We aren't out of the woods yet!
Even though King County has expressed their desire to purchase the property, the price for the quarry may be too high, the funds to purchase may be difficult to obtain and even if all goes well, the timeline could still be quite long. We must still remain diligent in reporting issues we see with the current quarry operation.
While the Periodic Review (released in September 2017 by the Department of Permitting and Environmental Review) outlines 51 conditions for the current quarry, some require updated plans by the quarry (they have 30, 60 and in some cases 90 days to submit their new plans). Others are monitored and enforced by agencies other than DPER (such as Puget Sound Clean Air Agency, Department of Natural Resources (DNR), King County Department of Transportation). We also were reminded that the quarry was permitted many years ago and King County Code does not allow for some of the updates in environmental standards that we had hoped for.
is to review the new quarry documents as they are submitted to DPER, and possibly hire consultants to refute quarry claims similar to the process we took with the documents for the quarry expansion earlier this year. And we will continue to meet with DPER, King County Department of Transportation, King County Council members, and other departments within King County to gain support and resolution for the health and safety issues as well as the environmental damage caused by the Raging River Quarry.
What you can do:
At this time, the area we feel where we might have the most impact is on the traffic issues. There have been several complaints regarding quarry trucks blocking traffic, trucks leaving the quarry causing traffic to swerve into the oncoming lane, rocks on the road. In our meetings with DPER, we were encouraged to file complaints with the King County Department of Transportation/Roads Division.

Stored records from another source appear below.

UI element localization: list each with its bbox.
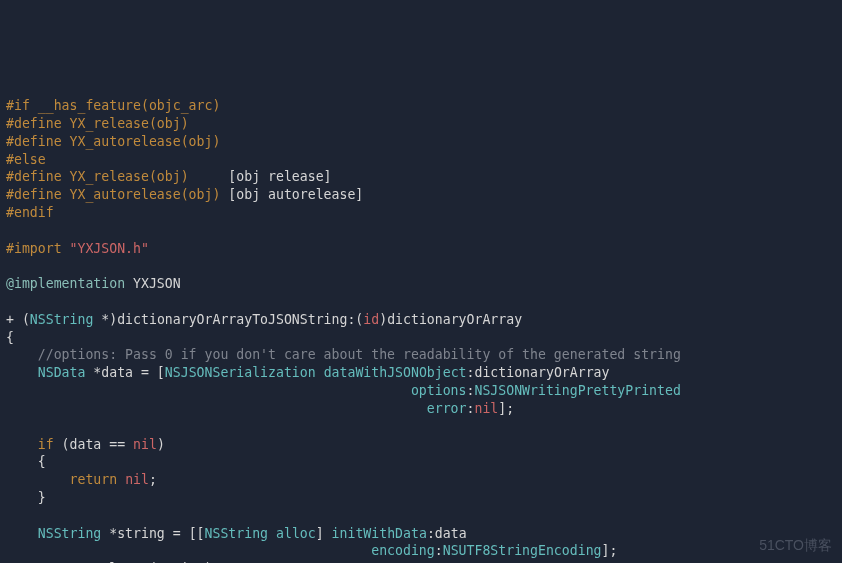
preprocessor: #define YX_release(obj) [6,169,228,184]
code-text: ] [316,526,332,541]
implementation-keyword: @implementation [6,276,125,291]
code-text: [obj release] [228,169,331,184]
string-literal: "YXJSON.h" [70,241,149,256]
code-line: #if __has_feature(objc_arc) [6,98,220,113]
watermark: 51CTO博客 [759,536,832,555]
preprocessor: #import [6,241,70,256]
code-line: #define YX_release(obj) [6,116,189,131]
selector: initWithData [332,526,427,541]
code-text: : [435,543,443,558]
id-type: id [363,312,379,327]
comment: //options: Pass 0 if you don't care abou… [38,347,681,362]
code-line: #define YX_autorelease(obj) [6,134,220,149]
code-text: ]; [602,543,618,558]
brace: { [6,454,46,469]
code-text: [obj autorelease] [228,187,363,202]
code-text: (data == [54,437,133,452]
code-text: :dictionaryOrArray [467,365,610,380]
type: NSJSONSerialization [165,365,316,380]
code-line: #import "YXJSON.h" [6,241,149,256]
constant: NSJSONWritingPrettyPrinted [474,383,680,398]
preprocessor: #endif [6,205,54,220]
code-line: NSData *data = [NSJSONSerialization data… [6,365,609,380]
type: NSData [38,365,86,380]
code-line: #define YX_release(obj) [obj release] [6,169,332,184]
preprocessor: #define YX_autorelease(obj) [6,187,228,202]
code-text: )dictionaryOrArray [379,312,522,327]
code-line: if (data == nil) [6,437,165,452]
code-line: NSString *string = [[NSString alloc] ini… [6,526,467,541]
nil-literal: nil [133,437,157,452]
code-line: #define YX_autorelease(obj) [obj autorel… [6,187,363,202]
preprocessor: #if __has_feature(objc_arc) [6,98,220,113]
selector: encoding [371,543,435,558]
selector: options [411,383,467,398]
code-text: *data = [ [85,365,164,380]
brace: { [6,330,14,345]
code-line: options:NSJSONWritingPrettyPrinted [6,383,681,398]
code-line: #else [6,152,46,167]
brace: } [6,490,46,505]
nil-literal: nil [474,401,498,416]
constant: NSUTF8StringEncoding [443,543,602,558]
preprocessor: #define YX_autorelease(obj) [6,134,220,149]
code-line: return nil; [6,472,157,487]
code-line: { [6,454,46,469]
type: NSString [205,526,269,541]
code-line: @implementation YXJSON [6,276,181,291]
code-line: { [6,330,14,345]
code-line: } [6,490,46,505]
preprocessor: #define YX_release(obj) [6,116,189,131]
code-text: *string = [[ [101,526,204,541]
preprocessor: #else [6,152,46,167]
code-line: + (NSString *)dictionaryOrArrayToJSONStr… [6,312,522,327]
nil-literal: nil [125,472,149,487]
code-text: ]; [498,401,514,416]
code-text: ; [149,472,157,487]
selector: alloc [276,526,316,541]
code-line: #endif [6,205,54,220]
selector: error [427,401,467,416]
code-line: error:nil]; [6,401,514,416]
code-block: #if __has_feature(objc_arc) #define YX_r… [6,79,836,563]
code-line: encoding:NSUTF8StringEncoding]; [6,543,617,558]
selector: dataWithJSONObject [324,365,467,380]
code-text: :data [427,526,467,541]
type: NSString [30,312,94,327]
code-text: ) [157,437,165,452]
keyword: if [38,437,54,452]
class-name: YXJSON [125,276,181,291]
code-text: + ( [6,312,30,327]
keyword: return [70,472,118,487]
code-text: *)dictionaryOrArrayToJSONString:( [93,312,363,327]
type: NSString [38,526,102,541]
code-line: //options: Pass 0 if you don't care abou… [6,347,681,362]
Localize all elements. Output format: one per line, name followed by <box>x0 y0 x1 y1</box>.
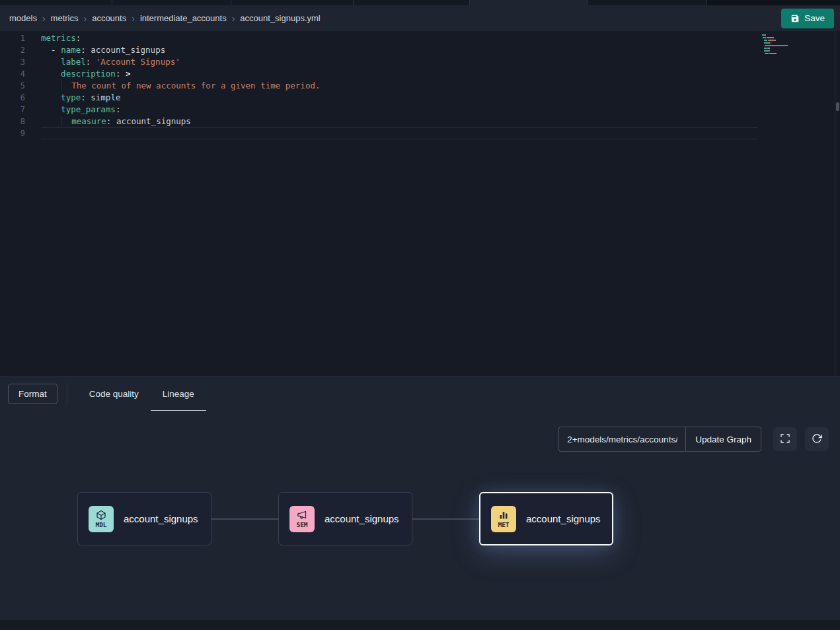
lineage-node-mdl[interactable]: MDLaccount_signups <box>77 492 211 545</box>
chevron-right-icon: › <box>232 14 235 23</box>
code-text: description: > <box>25 68 131 80</box>
minimap <box>762 34 802 58</box>
editor-tab[interactable] <box>354 0 470 5</box>
refresh-button[interactable] <box>805 427 829 451</box>
save-label: Save <box>804 13 825 23</box>
code-line[interactable]: 5 The count of new accounts for a given … <box>0 80 840 92</box>
breadcrumb-item[interactable]: account_signups.yml <box>240 13 320 23</box>
editor-tab[interactable] <box>112 0 231 5</box>
line-number: 7 <box>0 104 25 116</box>
breadcrumb-item[interactable]: accounts <box>92 13 126 23</box>
line-number: 8 <box>0 116 25 127</box>
line-number: 6 <box>0 92 25 104</box>
editor-scrollbar-thumb[interactable] <box>836 102 839 111</box>
panel-divider <box>67 383 67 405</box>
lineage-selector-input[interactable] <box>558 427 685 452</box>
editor-tab-strip <box>0 0 840 5</box>
fullscreen-button[interactable] <box>773 427 797 451</box>
code-line[interactable]: 2 - name: account_signups <box>0 44 840 56</box>
code-lines: 1metrics:2 - name: account_signups3 labe… <box>0 32 840 139</box>
code-text: The count of new accounts for a given ti… <box>25 80 320 92</box>
update-graph-button[interactable]: Update Graph <box>685 427 761 452</box>
lineage-controls: Update Graph <box>558 427 829 452</box>
code-line[interactable]: 6 type: simple <box>0 92 840 104</box>
lineage-edge <box>412 518 480 520</box>
canvas-bottom-strip <box>0 620 840 630</box>
code-line[interactable]: 4 description: > <box>0 68 840 80</box>
node-label: account_signups <box>526 513 601 524</box>
line-number: 3 <box>0 56 25 68</box>
node-type-badge: SEM <box>296 522 307 528</box>
code-editor[interactable]: 1metrics:2 - name: account_signups3 labe… <box>0 31 840 376</box>
refresh-icon <box>812 433 822 446</box>
code-line[interactable]: 8 measure: account_signups <box>0 116 840 127</box>
code-line[interactable]: 3 label: 'Account Signups' <box>0 56 840 68</box>
ide-window: models›metrics›accounts›intermediate_acc… <box>0 0 840 630</box>
editor-tab-active[interactable] <box>470 0 588 5</box>
line-number: 9 <box>0 127 25 139</box>
editor-tab[interactable] <box>707 0 840 5</box>
breadcrumb-item[interactable]: intermediate_accounts <box>140 13 227 23</box>
editor-tab[interactable] <box>0 0 112 5</box>
code-text: type: simple <box>25 92 120 104</box>
code-text: metrics: <box>25 32 81 44</box>
code-text: label: 'Account Signups' <box>25 56 180 68</box>
line-number: 2 <box>0 44 25 56</box>
node-type-badge: MDL <box>95 522 106 528</box>
code-text: type_params: <box>25 104 120 116</box>
chevron-right-icon: › <box>83 14 87 23</box>
megaphone-icon: SEM <box>289 506 315 532</box>
panel-tabs: Code qualityLineage <box>77 377 206 411</box>
tab-lineage[interactable]: Lineage <box>151 377 206 411</box>
breadcrumb-item[interactable]: models <box>9 13 37 23</box>
breadcrumb-item[interactable]: metrics <box>51 13 79 23</box>
chevron-right-icon: › <box>132 14 135 23</box>
code-line[interactable]: 1metrics: <box>0 32 840 44</box>
editor-tab[interactable] <box>231 0 354 5</box>
lineage-canvas[interactable]: Update Graph MDLaccount_signupsSEMaccoun… <box>0 411 840 630</box>
lineage-edge <box>211 518 279 520</box>
tab-code-quality[interactable]: Code quality <box>77 377 151 411</box>
line-number: 5 <box>0 80 25 92</box>
line-number: 1 <box>0 32 25 44</box>
editor-scrollbar[interactable] <box>835 31 840 376</box>
chart-icon: MET <box>491 506 516 532</box>
format-button[interactable]: Format <box>8 384 57 404</box>
code-line[interactable]: 9 <box>0 127 840 139</box>
fullscreen-icon <box>780 433 790 446</box>
breadcrumb: models›metrics›accounts›intermediate_acc… <box>9 13 321 23</box>
cube-icon: MDL <box>89 506 114 532</box>
lineage-node-sem[interactable]: SEMaccount_signups <box>278 492 412 545</box>
editor-tab[interactable] <box>588 0 707 5</box>
node-label: account_signups <box>325 513 399 524</box>
code-text: - name: account_signups <box>25 44 165 56</box>
chevron-right-icon: › <box>42 14 46 23</box>
code-text <box>25 127 41 139</box>
code-text: measure: account_signups <box>25 116 191 127</box>
save-icon <box>790 14 800 23</box>
node-type-badge: MET <box>498 522 509 528</box>
save-button[interactable]: Save <box>781 9 834 28</box>
node-label: account_signups <box>124 513 198 524</box>
bottom-panel-header: Format Code qualityLineage <box>0 376 840 411</box>
file-header: models›metrics›accounts›intermediate_acc… <box>0 5 840 31</box>
code-line[interactable]: 7 type_params: <box>0 104 840 116</box>
lineage-node-met[interactable]: METaccount_signups <box>479 492 613 545</box>
line-number: 4 <box>0 68 25 80</box>
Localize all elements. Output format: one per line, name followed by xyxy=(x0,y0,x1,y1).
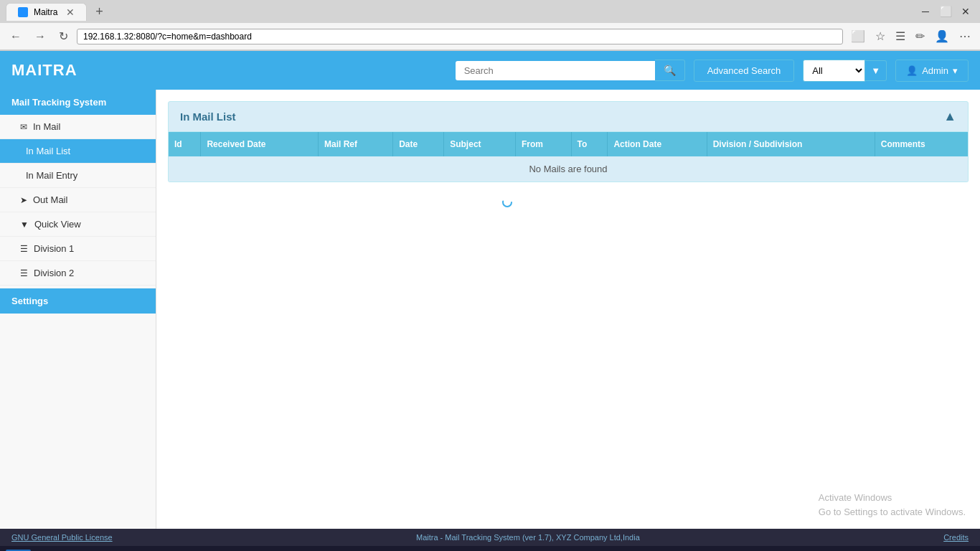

Please visit our website to read the Periodic Review, read about other ways to file complaints, and learn general information about the Raging River Watershed.
We know everyone is tired of this effort, but we are making steady progress!
Let's keep going!
Raging River Conservation Group
Please note the ANSWER from DPER regarding property issues:
24._The quarry operator shall be responsible for any damage to nearby properties, including domestic water supply wells, attributable to blasting on the subject property. Claims for any such damage shall be the responsibility of the affected property owner and the quarry operator to handle directly between themselves, but a failure of the quarry operator to respond in good faith to any such claim may be cause for denial of future grading permits, or prohibition or restriction upon future blasting.